Si l’autorité finlandaise retire les produits de la vente, le laboratoire des douanes les stoppe avant qu’ils n’arrivent dans les rayons des magasins. Chaque année, entre 600 et 800 échantillons de jouets y sont testés. Lorsqu’un objet est reconnu non conforme, il peut soit être renvoyé au fabricant, soit être détruit.

“On ne peut pas tester tous les articles importés, on intervient sur une petite partie des importations, mais bien entendu, on sait où il y a des risques,” explique Janne Nieminen, le directeur du Laboratoire des douanes, “cette année, on a contrôlé environ 700 échantillons et ils se sont avérés non-conformes dans environ 10% des cas,” ajoute-t-il, “il s’agissait principalement de non-conformité au niveau chimique et mécanique.”

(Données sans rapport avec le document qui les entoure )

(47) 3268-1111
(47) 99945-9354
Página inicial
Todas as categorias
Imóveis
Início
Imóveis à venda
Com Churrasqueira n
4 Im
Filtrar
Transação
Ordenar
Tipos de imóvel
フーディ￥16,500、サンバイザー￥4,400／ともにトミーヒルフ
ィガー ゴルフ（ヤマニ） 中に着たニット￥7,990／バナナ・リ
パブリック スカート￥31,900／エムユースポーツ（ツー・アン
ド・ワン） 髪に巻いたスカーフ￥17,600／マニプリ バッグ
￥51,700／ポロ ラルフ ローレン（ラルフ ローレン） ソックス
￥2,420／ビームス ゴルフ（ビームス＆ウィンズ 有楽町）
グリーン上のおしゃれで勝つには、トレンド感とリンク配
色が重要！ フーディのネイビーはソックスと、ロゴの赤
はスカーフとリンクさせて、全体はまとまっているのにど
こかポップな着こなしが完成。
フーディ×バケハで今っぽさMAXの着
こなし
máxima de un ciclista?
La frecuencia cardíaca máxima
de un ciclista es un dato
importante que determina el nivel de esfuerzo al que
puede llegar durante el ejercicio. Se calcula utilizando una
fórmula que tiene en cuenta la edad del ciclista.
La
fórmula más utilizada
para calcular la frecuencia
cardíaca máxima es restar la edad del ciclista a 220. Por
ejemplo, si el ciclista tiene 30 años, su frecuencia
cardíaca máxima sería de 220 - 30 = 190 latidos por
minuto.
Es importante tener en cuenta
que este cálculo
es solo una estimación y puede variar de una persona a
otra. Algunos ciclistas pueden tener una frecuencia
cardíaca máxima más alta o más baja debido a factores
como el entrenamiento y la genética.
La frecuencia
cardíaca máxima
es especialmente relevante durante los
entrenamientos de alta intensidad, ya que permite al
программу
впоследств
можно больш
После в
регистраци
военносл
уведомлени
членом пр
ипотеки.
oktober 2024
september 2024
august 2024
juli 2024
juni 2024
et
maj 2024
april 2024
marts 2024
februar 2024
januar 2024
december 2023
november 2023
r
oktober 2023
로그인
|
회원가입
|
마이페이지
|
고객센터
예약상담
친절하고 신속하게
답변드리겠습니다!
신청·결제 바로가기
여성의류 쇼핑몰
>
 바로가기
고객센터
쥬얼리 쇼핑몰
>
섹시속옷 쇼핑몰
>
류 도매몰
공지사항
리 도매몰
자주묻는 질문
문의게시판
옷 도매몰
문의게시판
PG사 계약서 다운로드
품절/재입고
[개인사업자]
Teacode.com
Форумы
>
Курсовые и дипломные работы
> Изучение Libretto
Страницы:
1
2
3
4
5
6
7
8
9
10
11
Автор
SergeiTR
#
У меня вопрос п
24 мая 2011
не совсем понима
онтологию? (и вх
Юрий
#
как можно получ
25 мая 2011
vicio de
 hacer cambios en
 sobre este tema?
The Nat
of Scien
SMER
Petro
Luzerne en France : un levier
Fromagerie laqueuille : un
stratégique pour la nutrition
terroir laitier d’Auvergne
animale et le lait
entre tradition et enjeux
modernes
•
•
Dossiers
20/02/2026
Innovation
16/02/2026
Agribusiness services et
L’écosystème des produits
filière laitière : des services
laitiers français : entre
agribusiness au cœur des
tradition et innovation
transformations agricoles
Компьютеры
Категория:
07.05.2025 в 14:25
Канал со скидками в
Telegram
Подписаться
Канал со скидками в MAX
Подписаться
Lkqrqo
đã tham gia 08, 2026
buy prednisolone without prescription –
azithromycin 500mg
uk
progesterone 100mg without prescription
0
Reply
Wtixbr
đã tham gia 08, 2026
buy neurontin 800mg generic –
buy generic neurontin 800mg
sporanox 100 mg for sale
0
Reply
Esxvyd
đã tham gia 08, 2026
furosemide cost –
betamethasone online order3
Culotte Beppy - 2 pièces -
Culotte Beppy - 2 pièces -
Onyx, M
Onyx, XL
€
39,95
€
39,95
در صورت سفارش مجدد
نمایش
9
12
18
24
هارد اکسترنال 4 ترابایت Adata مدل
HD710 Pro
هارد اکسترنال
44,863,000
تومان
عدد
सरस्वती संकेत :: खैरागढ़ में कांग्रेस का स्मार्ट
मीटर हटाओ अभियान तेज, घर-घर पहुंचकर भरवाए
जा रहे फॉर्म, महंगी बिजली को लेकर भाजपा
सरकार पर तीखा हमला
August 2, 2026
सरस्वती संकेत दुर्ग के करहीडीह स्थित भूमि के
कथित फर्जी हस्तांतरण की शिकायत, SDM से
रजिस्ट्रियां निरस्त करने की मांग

Les consommateurs ont le droit d‘être correctement informés sur ce qu’ils achètent. Ils doivent tout d’abord être attentifs au marquage CE certifiant que le produit respecte les exigences européennes en matière de sécurité, de santé et d’environnement.
Si un article ne mentionne pas ce label, cela suffit pour le faire retirer de la vente.

Pour autant, méfiance… Ce marquage ne fait pas tout. “Il y a toujours la possibilité d’avoir des produits contrefaits ou un usage abusif du marquage CE,” insiste Fabien Fédy, avocat du Centre européen des consommateurs finlandais ; “bien sûr, les autorités de contrôle, mais aussi les magasins qui vendent les jouets et les fabricants sont responsables, il y a des exceptions,” souligne-t-il, “mais la plupart du temps quand vous avez le marquage CE sur un produit, c’est un bon indicateur garantissant que l’objet répond aux critères de sécurité de la législation européenne.”

Parmi la multitude de labels, le symbole d’interdiction pour les moins de trois ans est l’un des plus importants. Cette mention obligatoire avertit de certains risques : ils doivent être spécifiés.

Au-delà des étiquettes, le détaillant reste le premier interlocuteur à solliciter. “Parfois, les produits ne sont pas utilisés correctement ou il y a tout simplement un problème avec l’article,” explique Paola Radyman, responsable d’un magasin de jouets, “dans ce cas, on fait une réclamation auprès de ceux qui nous vendent les produits : c’est important,” assure-t-elle, “parce que de cette manière, les fabricants peuvent apprendre que certains de leurs jouets ne respectent pas toujours les normes.”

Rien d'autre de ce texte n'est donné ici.